A tes yeux, ces responsabilités syndicales ne te donnaient pas plus de droit qu’à un autre salarié. C’est ainsi que tu as cherché, par tes propres moyens, un poste de travail, sans mettre en avant tes titres syndicaux, mais uniquement ton expérience professionnelle et ta détermination à ne pas subir l’ostracisme du fait de tes anciennes responsabilités.
Le syndicalisme n’est pas une rente de situation, mais un droit :
un droit constitutionnel.
Dès ton retour à la Mairie, tu as justement constaté que ce droit était bafoué. Tu t’es attelé avec ton énergie coutumière à donner vie à ce droit constitutionnel, pour tous les employés de la Mairie de Paris et pour toi-même.
Notre deuxième souvenir est celui de ta détermination à défendre les services Publics, à Paris mais aussi sur tout le territoire. C’est certainement cette conviction qui t’a conduite à être très exigeante quant à la qualité des services publics parisiens, mais aussi quant à la qualité et au professionnalisme du travail des agents. Qualité du service public, qualité du travail. Ils vont de pair nous répétais-tu sans cesse ! Tu t’es appliquée ce principe à toi-même, dans ton propre travail. Et très rapidement tu as su être appréciée par tous tes collègues pour ton sérieux, ta rigueur et ton sens des responsabilités.
Le troisième souvenir que tu nous laisses, est celui de la nécessité de se déployer dans tous les services. Tu nous disais toujours le syndicalisme ne se limite pas à telle ou telle revendication, aussi importante soit-elle : la CGT est un syndicat qui lutte pour une transformation sociale, où la loi de l’intérêt général domine sur celle des intérêts particuliers.
Tu nous répétais obstinément que RIEN n’est possible sans l’action des salariés. Cette action commence souvent par la défense de leurs conditions concrètes de vie et de travail. Dans ce domaine, tu ne nous donnais pas de leçon, mais tu faisais.
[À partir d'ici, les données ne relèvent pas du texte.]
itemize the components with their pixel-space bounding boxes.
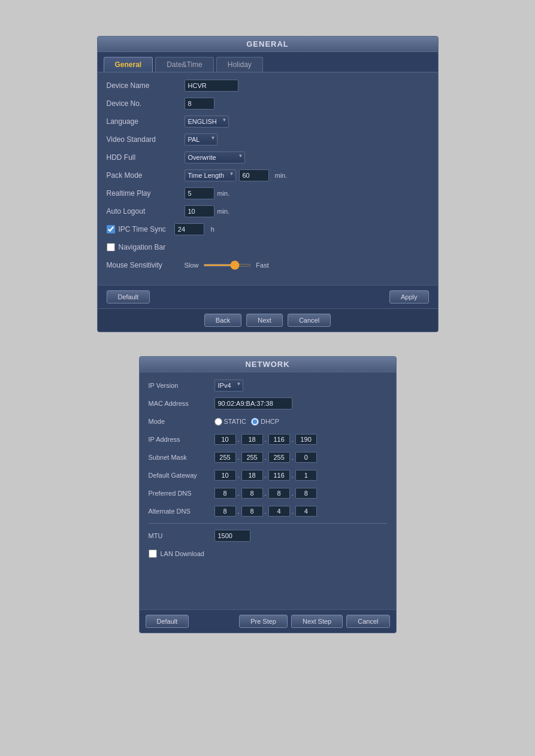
static-radio[interactable] — [214, 418, 222, 426]
next-step-button[interactable]: Next Step — [291, 615, 343, 628]
tab-holiday[interactable]: Holiday — [216, 57, 263, 72]
alternate-dns-row: Alternate DNS . . . — [149, 504, 387, 518]
mac-address-input[interactable] — [214, 397, 292, 409]
tab-general[interactable]: General — [104, 57, 153, 72]
ipc-time-sync-input[interactable] — [174, 223, 204, 235]
adns-octet1[interactable] — [214, 506, 236, 517]
network-cancel-button[interactable]: Cancel — [346, 615, 389, 628]
mtu-row: MTU — [149, 529, 387, 543]
subnet-mask-row: Subnet Mask . . . — [149, 450, 387, 464]
pack-mode-select[interactable]: Time Length File Size — [185, 169, 236, 181]
subnet-octet2[interactable] — [241, 452, 263, 463]
auto-logout-label: Auto Logout — [107, 207, 185, 215]
network-spacer — [149, 564, 387, 600]
static-radio-label[interactable]: STATIC — [214, 418, 246, 426]
network-default-button[interactable]: Default — [146, 615, 189, 628]
dhcp-radio[interactable] — [251, 418, 259, 426]
realtime-play-unit: min. — [217, 190, 230, 197]
pdns-octet1[interactable] — [214, 488, 236, 499]
video-standard-row: Video Standard PAL NTSC — [107, 132, 429, 147]
gateway-octet4[interactable] — [295, 470, 317, 481]
ip-address-octet1[interactable] — [214, 434, 236, 445]
navigation-bar-checkbox[interactable] — [107, 243, 115, 251]
gateway-octet1[interactable] — [214, 470, 236, 481]
video-standard-select[interactable]: PAL NTSC — [185, 133, 217, 145]
default-gateway-group: . . . — [214, 470, 317, 481]
language-select[interactable]: ENGLISH CHINESE FRENCH GERMAN — [185, 116, 229, 127]
language-dropdown-wrap: ENGLISH CHINESE FRENCH GERMAN — [185, 116, 229, 127]
next-button[interactable]: Next — [246, 314, 283, 327]
mode-row: Mode STATIC DHCP — [149, 414, 387, 429]
tab-datetime[interactable]: Date&Time — [155, 57, 214, 72]
subnet-mask-label: Subnet Mask — [149, 454, 214, 461]
mouse-fast-label: Fast — [256, 262, 268, 269]
preferred-dns-group: . . . — [214, 488, 317, 499]
network-footer: Default Pre Step Next Step Cancel — [140, 609, 396, 633]
mac-address-row: MAC Address — [149, 396, 387, 411]
pdns-octet4[interactable] — [295, 488, 317, 499]
alternate-dns-label: Alternate DNS — [149, 508, 214, 515]
pack-mode-value-input[interactable] — [239, 169, 269, 181]
network-nav-buttons: Pre Step Next Step Cancel — [239, 615, 389, 628]
back-button[interactable]: Back — [204, 314, 241, 327]
pack-mode-unit: min. — [275, 172, 288, 179]
general-title: GENERAL — [98, 37, 438, 52]
subnet-mask-group: . . . — [214, 452, 317, 463]
navigation-bar-label: Navigation Bar — [119, 243, 166, 251]
gateway-octet2[interactable] — [241, 470, 263, 481]
pre-step-button[interactable]: Pre Step — [239, 615, 288, 628]
subnet-octet3[interactable] — [268, 452, 290, 463]
ip-address-octet4[interactable] — [295, 434, 317, 445]
realtime-play-row: Realtime Play min. — [107, 186, 429, 201]
mouse-sensitivity-row: Mouse Sensitivity Slow Fast — [107, 258, 429, 272]
hdd-full-select[interactable]: Overwrite Stop Recording — [185, 151, 245, 163]
mtu-input[interactable] — [214, 530, 250, 542]
video-standard-dropdown-wrap: PAL NTSC — [185, 133, 217, 145]
adns-octet2[interactable] — [241, 506, 263, 517]
ipc-time-sync-unit: h — [211, 226, 214, 233]
mtu-label: MTU — [149, 532, 214, 539]
subnet-octet1[interactable] — [214, 452, 236, 463]
adns-octet3[interactable] — [268, 506, 290, 517]
ip-address-octet2[interactable] — [241, 434, 263, 445]
device-no-row: Device No. — [107, 96, 429, 111]
lan-download-row: LAN Download — [149, 546, 387, 561]
network-panel: NETWORK IP Version IPv4 IPv6 MAC Address — [139, 356, 397, 633]
default-button[interactable]: Default — [107, 290, 150, 303]
realtime-play-input[interactable] — [185, 187, 214, 199]
hdd-full-dropdown-wrap: Overwrite Stop Recording — [185, 151, 245, 163]
general-body: Device Name Device No. Language ENGLISH … — [98, 72, 438, 285]
language-row: Language ENGLISH CHINESE FRENCH GERMAN — [107, 114, 429, 129]
mouse-sensitivity-slider-container: Slow Fast — [185, 262, 269, 269]
ipc-time-sync-checkbox[interactable] — [107, 225, 115, 233]
hdd-full-row: HDD Full Overwrite Stop Recording — [107, 150, 429, 165]
lan-download-label: LAN Download — [161, 550, 204, 557]
general-panel: GENERAL General Date&Time Holiday Device… — [97, 36, 439, 332]
device-no-label: Device No. — [107, 99, 185, 108]
pdns-octet2[interactable] — [241, 488, 263, 499]
network-title: NETWORK — [140, 357, 396, 372]
device-no-input[interactable] — [185, 98, 214, 110]
ip-version-select[interactable]: IPv4 IPv6 — [214, 379, 243, 391]
gateway-octet3[interactable] — [268, 470, 290, 481]
language-label: Language — [107, 117, 185, 126]
auto-logout-input[interactable] — [185, 205, 214, 217]
mouse-sensitivity-slider[interactable] — [203, 264, 251, 266]
dhcp-radio-label[interactable]: DHCP — [251, 418, 279, 426]
ip-address-label: IP Address — [149, 436, 214, 443]
ip-address-octet3[interactable] — [268, 434, 290, 445]
auto-logout-row: Auto Logout min. — [107, 204, 429, 218]
default-gateway-label: Default Gateway — [149, 472, 214, 479]
pack-mode-row: Pack Mode Time Length File Size min. — [107, 168, 429, 183]
adns-octet4[interactable] — [295, 506, 317, 517]
video-standard-label: Video Standard — [107, 135, 185, 144]
device-name-input[interactable] — [185, 80, 238, 92]
apply-button[interactable]: Apply — [389, 290, 429, 303]
cancel-button[interactable]: Cancel — [288, 314, 331, 327]
general-nav-footer: Back Next Cancel — [98, 308, 438, 332]
lan-download-checkbox[interactable] — [149, 549, 157, 558]
ip-address-group: . . . — [214, 434, 317, 445]
subnet-octet4[interactable] — [295, 452, 317, 463]
pdns-octet3[interactable] — [268, 488, 290, 499]
auto-logout-unit: min. — [217, 208, 230, 215]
Et ta première action syndicale, dès ton retour à la Mairie de Paris a été de t’occuper des Secrétaires Administratifs et de l’encadrement, puisque ce sont deux fonctions que tu as occupées pendant les dernières années de ta carrière.
D’ailleurs, lorsque je suis venue te voir à l’Hôpital, avant de me parler de ton état de santé, tu m’as demandé combien de SA avaient répondu au mail que nous leur avions envoyé la semaine précédente. Déplacez-vous, allez sur le terrain à la rencontre des salariés.
Toi, la grande syndicaliste, désignée par Krasucki lui-même pour occuper de hautes fonctions, tu as su te mettre à l’écoute des personnels. Tu étais une vraie syndicaliste, avec un véritable engagement. Un véritable dévouement envers les autres.
Tu n’as jamais cessé de te battre. La retraite a été un moment que tu as mis à profit pour nous faire bénéficier de ton expérience. Dans les moments difficiles, tu nous as encouragés et tu as porté l’US à bout de bras pour qu’elle reprenne vie. Ta présence nous a été précieuse. Et c’est grâce à toi si nous sommes tous réunis, plus forts pour mener de nouvelles luttes.
Andrée, avec ton départ, nous perdons une grande DAME !
Mais ta détermination et les idées que nous avons partagées avec toi
restent vives dans notre action de tous les jours.
Andrée, une dernière fois au nom de tous, je veux te dire qu’on t’aime.